One innovative method goes against the principles of the MIDI Spec, by redefining what some of the MIDI messages mean, but it does allow 'on the fly' changes to brightness. It involves ignoring Note Off messages and holding a triggered light at the same level until a new Note On is received, at which point velocity then controls brightness. This means that a fade in and out is just a series of repetitions of the same Note On message, but with different velocities. To turn a light off, you need to send a Note On with a very low velocity value, which is not that simple from most keyboard controllers, and often requires detailed editing in a sequencer.

Yet another method uses Program Change messages. By sending these on the MIDI channel allocated to the MIDI lighting controller, you can run the lights — and with 128 basic programs, and lots more available via Bank Changes, you have no real excuse for not being able to adequately control them. Instead of allocating Program Change Numbers to patches, they are allocated to lighting settings: mappings between incoming MIDI notes and lights, preset scenes, chases, parameter settings — anything!

    For the 'completely correct but still proprietary' implementation, it would be possible to get a Manufacturer ID from the MMA, and then define System Exclusive messages to control lights as required. This is very similar in principle to MIDI Show Control, which is available to anyone rather than being owned by one manufacturer. I think I prefer a format which is usable by anyone.

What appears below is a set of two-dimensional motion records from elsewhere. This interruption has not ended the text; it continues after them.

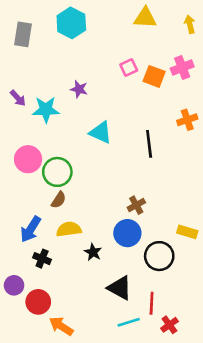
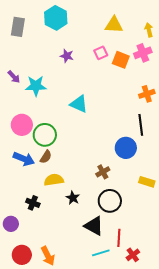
yellow triangle: (145, 18) -> (114, 25), moved
yellow arrow: (190, 24) -> (149, 30), moved
purple star: (79, 89) -> (67, 56), moved
black line: (149, 144) -> (141, 125), moved
brown cross: (136, 205) -> (103, 172), moved
blue arrow: (31, 229) -> (24, 159), moved, turned -100
blue circle: (127, 233) -> (126, 148), moved
black circle: (159, 256) -> (110, 201), moved
red circle: (38, 302) -> (22, 255), moved
orange arrow: (61, 326) -> (48, 256), turned -150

One of the most important things to remember about using any MIDI to Light converter with a sequencer: make the most of the facilities for naming. Many sequencers will let you name Notes and Program Changes, and I have shown this in the accompanying screen shots. By naming events in this way, you automatically make it much easier to edit your lighting sequences, particularly when you come back to them at a later date, and especially if you use more than one of the many possible methods for controlling lighting via MIDI.

Of course, using the power of a modern sequencer extends beyond naming events. Installing a lighting controller can be accomplished with just a little rewiring of your MIDI system, though this is much easier if your MIDI switching matrix box is controlled by a computer. Being able to quickly wire up and verify that something is working in this way can save a lot of time and effort.

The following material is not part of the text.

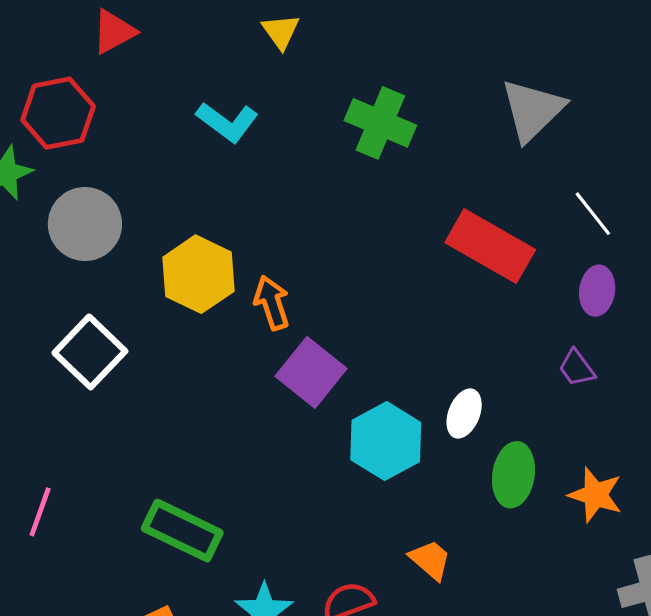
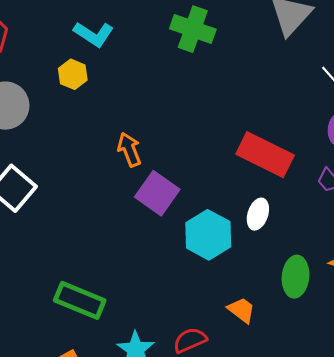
red rectangle: (490, 246) -> (265, 155), moved
yellow hexagon: (198, 274) -> (73, 74), moved, size x0.6
green ellipse: (514, 475) -> (295, 277), moved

    Stage lighting systems are a bit like a view into a world where MIDI was never invented. Several competing proprietary analogue and digital control systems mix and match with each other and also with some emerging standards. MIDI provides some hooks into lighting systems, but on a small scale, a stand‑alone, MIDI sequencer‑driven lighting controller box offers an opportunity to improve stage presence without breaking the bank. And there are probably a few fun things that can be arranged with switchable mains power supplies: bubble machines, TVs, sirens, explosions and flashes... If you were to go looking for a MIDI‑controlled flashing light, you would probably be unsuccessful, but with a 12V transformer and a rotating beacon from the RS catalogue, you can be there. It adds a new meaning to multimedia, doesn't it?

Program Changes

  • 1 All Off
  • 2‑10 GM Drums on Channel 10
  • 11‑14 Yamaha Drums on Channel 16
  • 15‑18 Korg Drums on Channel 8
  • 19‑30 Keyboard maps for 8 notes (on control channel)
  • 31‑80 Preset Scenes
  • 81‑96 Preset Chases
  • 97 Start Chase
  • 98 Stop Chase
  • 99 Start Strobe
  • 100‑116 Choose Intensity Ramp (100 = fastest)
  • 117 Select Factory Presets (no effect on Starlite)
  • 118 8th notes MIDI Clock
  • 119 quarter notes MIDI Clock
  • 120 half notes MIDI Clock
  • 121‑127 Future enhancements


  • No frills lighting control.
  • Eight channels of 300W = 2.4kW.
  • Responds to MIDI Notes and Program Changes.
  • GM Compatible drum mode.


  • No mains power switch.
  • Small channel LEDs.


Some initial effort is required to set up your sequencer with meaningful program names, but once this is done, Starlite provides a neat and very inexpensive way of adding a relatively sophisticated light show to your MIDI setup.